オレたちマサイ族は、神様(天空神エンカイ様)の家畜の飼育係として誕生したと言われている。そして、それを信じているし、誇りに思っている。オレたちが世話する動物に対しても、その存在を誇りに思っている。
だが、時には、家畜も食べる。ヤギとか、食べる。村のみんなで分け合って食べる。このまえゴーがオレの村に来た時に食べたように、ありがたく命をちょうだいしたら、みんなで分け合って食べるんだ。ここ重要。
鶏肉といえばニワトリとかだと思うんだが、とてもヤギやヒツジやウシに比べたら、図体が小さいよな。村のみんなが食べられない(分け合えない)のはもちろん、ひと家族が満腹になる食料がとれるとも思えない。
ようするに、食料にするには小さすぎる。
だから、食わない(殺さない)。
この話をゴーにすると、「1つの命に対して、恩恵を受けられる人が少ないから食べないってことかな?」と聞いていたが、言われてみればそうかも……と思いつつも、「こういう文化だからだ」というのが答えとなる。
ちなみに、勇敢にも鶏肉を食べたことのあるマサイ族に、その感想を聞いたことがあるのだが、彼は「匂いがキツい」と言っていた。平たく言えば「くさい」と感じたそうだ。くさいのか? だが、あまり興味はない。

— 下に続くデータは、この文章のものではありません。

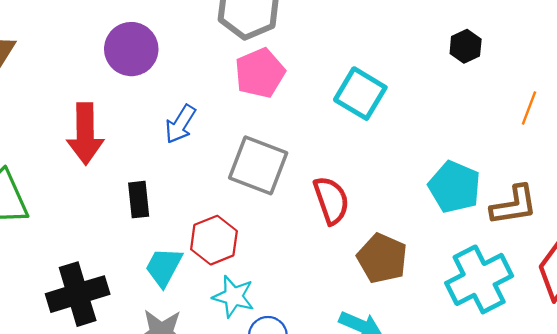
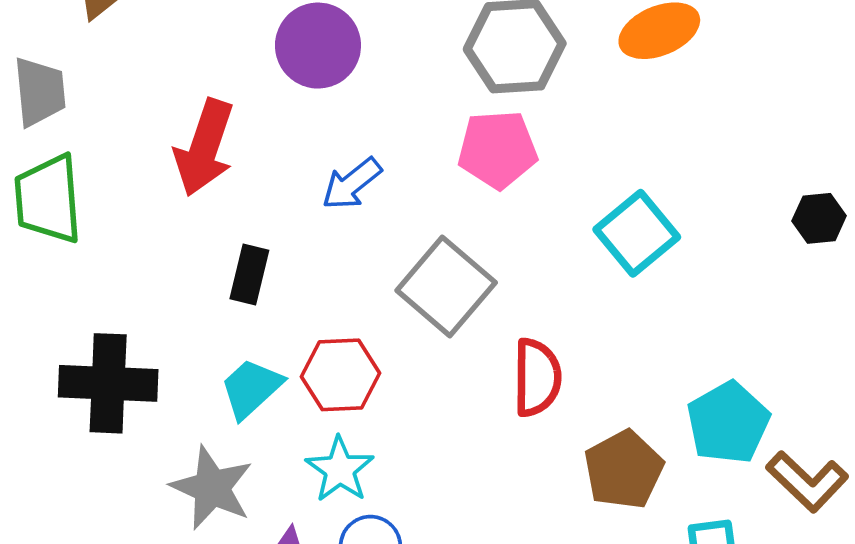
brown L-shape: (514, 205) -> (807, 481), turned 33
brown pentagon: (382, 258) -> (624, 470), moved

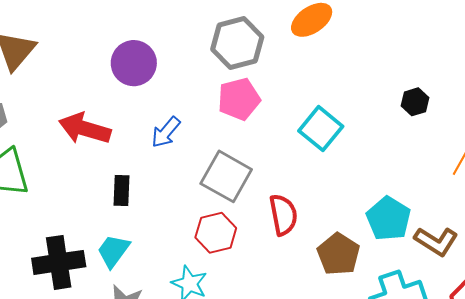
red arrow: (204, 148) -> (85, 129), turned 99
red hexagon: (340, 375) -> (216, 233), moved
cyan trapezoid: (251, 388) -> (113, 251), moved

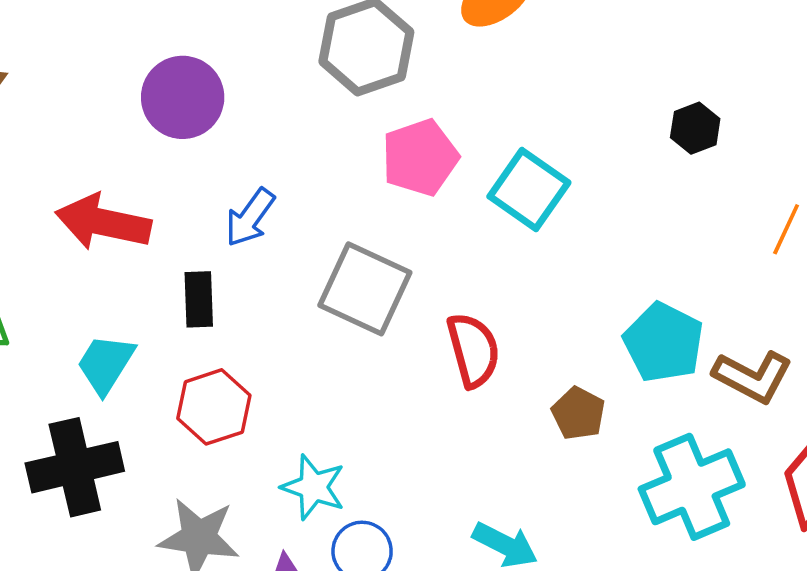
pink pentagon: (239, 99) -> (420, 158), moved
black rectangle: (122, 191) -> (199, 299), moved
red hexagon: (216, 233) -> (214, 407), moved
cyan trapezoid: (113, 251) -> (106, 364), moved
brown pentagon: (339, 254) -> (578, 413), size x0.7

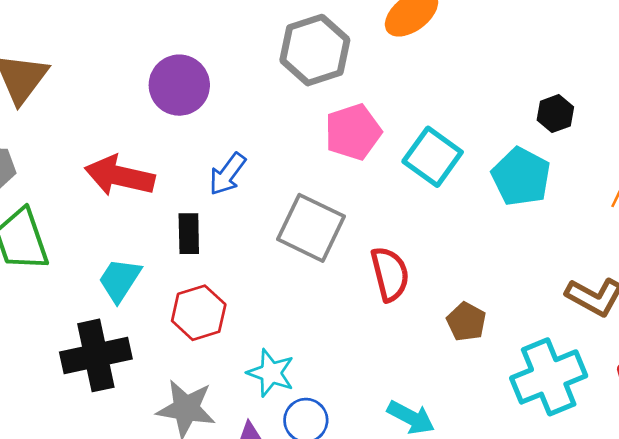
cyan pentagon: (664, 342) -> (521, 177), moved

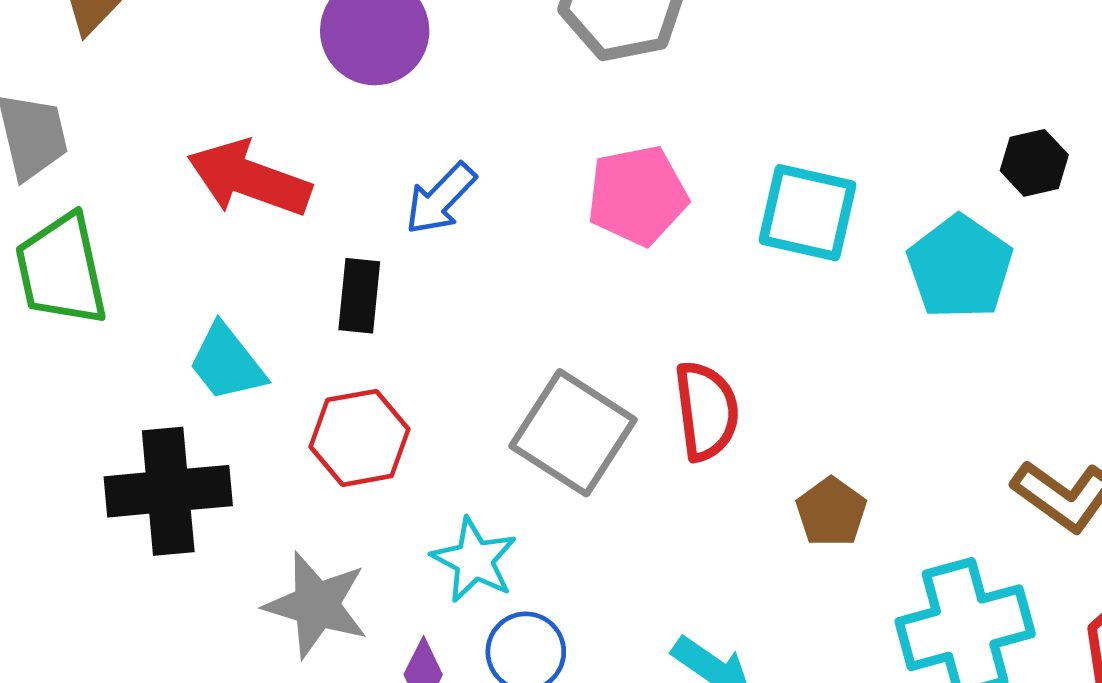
pink pentagon: (353, 132) -> (637, 195), moved
cyan square: (433, 157) -> (807, 213), turned -30
gray square: (311, 228) -> (573, 433), moved
cyan trapezoid: (120, 280) -> (227, 363), turned -78

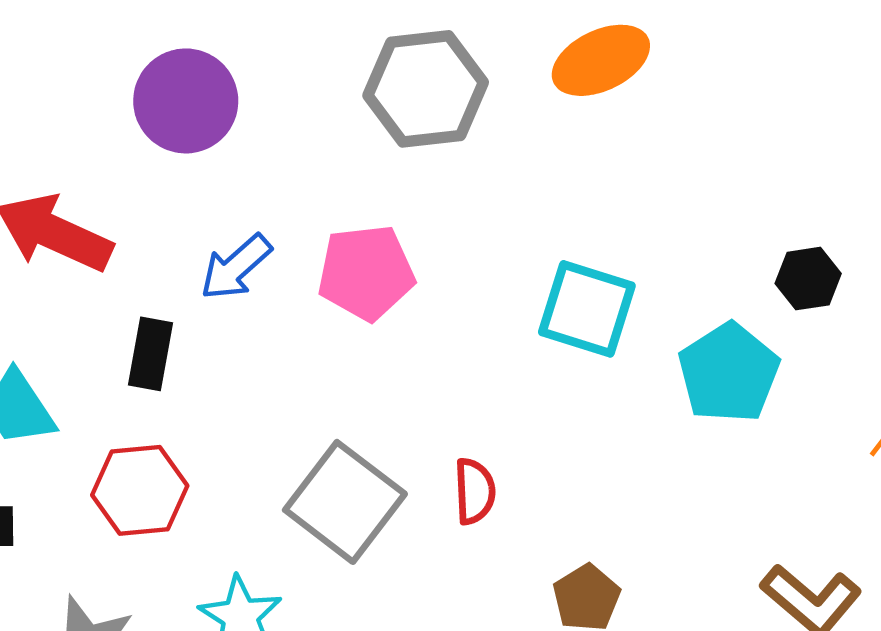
pink pentagon: (637, 195) -> (366, 273), moved
red semicircle: (706, 411) -> (475, 491), size x0.7

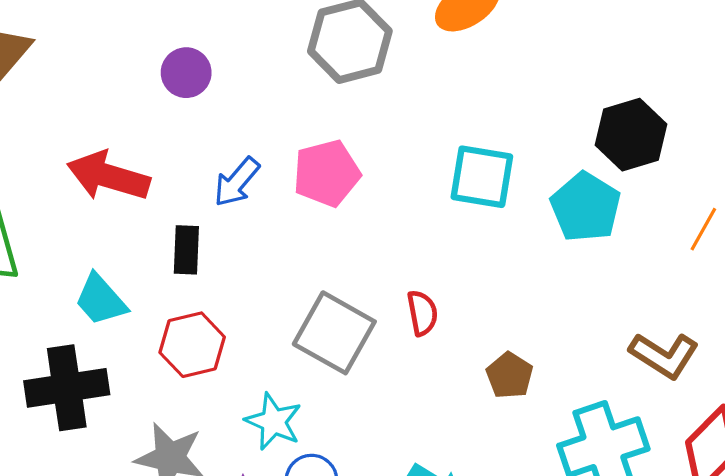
purple circle: (186, 101) -> (186, 73), size x0.7
black hexagon: (808, 279) -> (631, 135), size x1.6

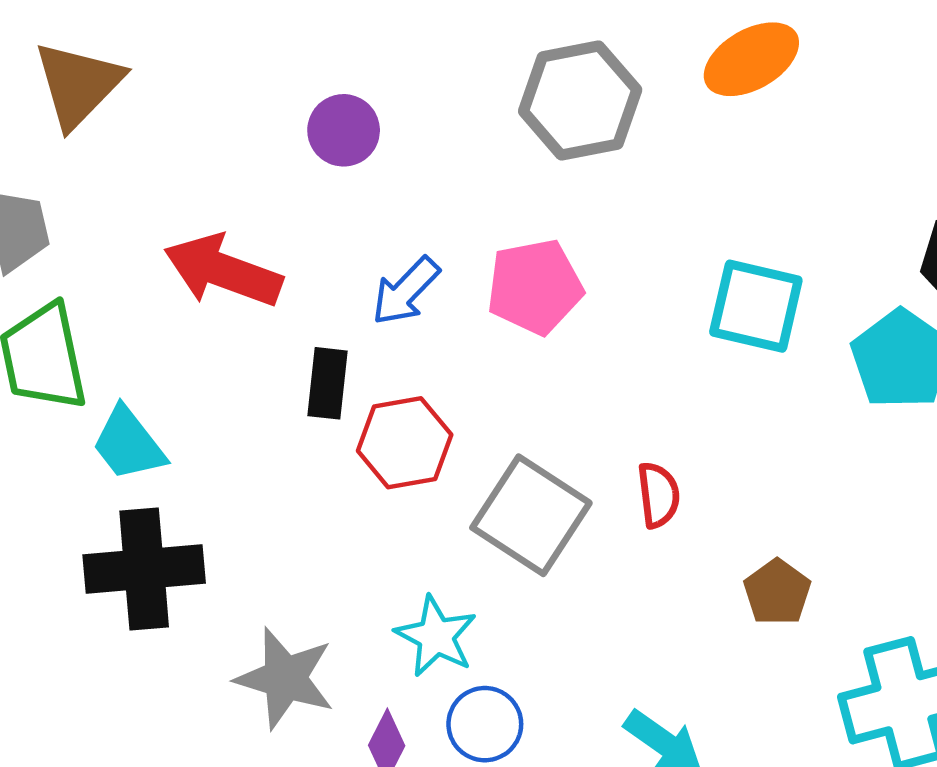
cyan trapezoid: (101, 300) -> (128, 444), moved
red hexagon: (192, 345) -> (405, 443), moved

なお、おれたちマサイ族は鶏肉を食べないが、鶏が産む卵は食べる。また、「もしも万が一、鶏肉を食べる機会があったとしたら?」という問いについての答えは、「オレは、たぶん、食べられる」だ。タブーってわけではない。単にそういう文化なのだ。そういうの、あるだろ。オレセリ!